吴应辉与田秀芝聊着天,已更衣完成。
然后找来亲信下属,叮嘱了一番,两人这才带着人骑马直奔苏州城。
与此同时,牙府中其他武将、幕僚等,也纷纷做好了准备,一起赶往牙堂。
……
牙堂。
华灯初上。
杜昭邀请的客人已陆陆续续到来。
周庭和李安,早已经到了。
他们一个是“牙内军都指挥使”,一个是“牙内军副都指挥使”,就住在这牙城中,所以最快赶到。
接着,便是同样在牙堂中办公的幕僚们。
以“行军司马”江道荣为首,也依次纷纷到来。
此时的牙堂中,在靠墙的位置,摆放了七八个树枝形状的灯架,每个灯架上又有十余盏油灯,星星点点,将牙堂中照得雪亮一片。
牙堂外,灯火辉煌,有牙兵在那值守,挺拔的身姿,与一排排火盆中跳跃的火焰,形成鲜明的对比。
杜昭高坐上首,俯瞰着下面所有人。
左边,有八张小几,小几后面,设有苇席,这是供人跪坐用的。
宾客们不仅要跪坐入席,而且还是一人一几。
周庭,李安,还有两个牙军中的军将,已在左边的小几后面跪坐了多时。他们占去了四个位置,还有四个空位。
杜昭再看向右边。
右边也有八张小几,“行军司马”江道荣等幕僚,已经全部到齐,因为“参军”可以有多个,所以八张小几已经全部坐满。
现在,就只有“马步军都指挥使”王传平父子,与“水军都指挥使”吴应辉夫妻,还没有到来。
宾客没有到齐,所以宴席还未开始。
杜昭高高在上,他屁股下的坐具,却是高脚椅子,他不喜欢跪坐。他面前的桌子,也比下面的小几大了好几倍。

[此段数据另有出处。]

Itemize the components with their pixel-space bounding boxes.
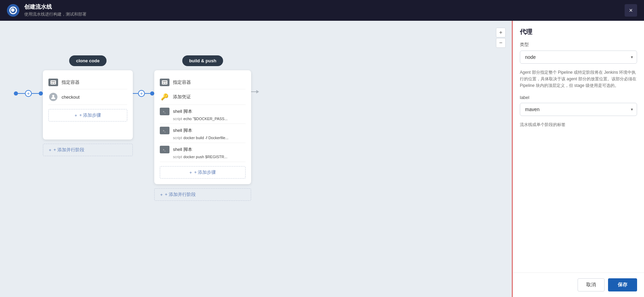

此时,杜昭正与周庭、李安,还有江道荣等人畅聊,爽朗的笑声,不时在牙堂中响起,其乐融融。
过了一会儿,一个牙兵进入牙堂,禀道:“郎君,水军都指挥使吴应辉,水军副都指挥使田秀芝,一起到了,片刻可至牙堂。”
“哦?”
杜昭一脸奇怪,笑道:“这住在城南十余里开外的吴都使,还有田副都使,都已经到了,而住在罗城中的王都使,与王副都使,却还没有到!”
“李安啊,你是不是忘了派人给王都使他们送信了?”杜昭看着李安。
“公子,属下领命之后,第一个送信之人就是王都使!想必,王都使和王副都使有事耽搁了吧?”李安起身回道。
“郎君,待会儿王都使和王副都使到了之后,一定要罚他们三杯!”江道荣高声笑道。
“嗯,是该罚!”
杜昭深以为然,不过脸上却笑道:“不过,想必是那王都使事务繁杂,因而耽搁了吧,无妨,我们多等一会儿便是了。”
“郎君英明!”江道荣好像松了一口气的样子,起身拜道。
见此,杜昭看向左侧,与周庭和李安各自对了一下眼神。
这个江道荣。
从马湘兰搜集到的密信上来看,此人早就与王传平父子勾结,是一丘之貉。
心里知道这一点后,再来看江道荣的表现,很容易,杜昭他们就发现了端倪。
一会儿后。
吴应辉和田秀芝联袂而至。
“郎君!”
“郎君!”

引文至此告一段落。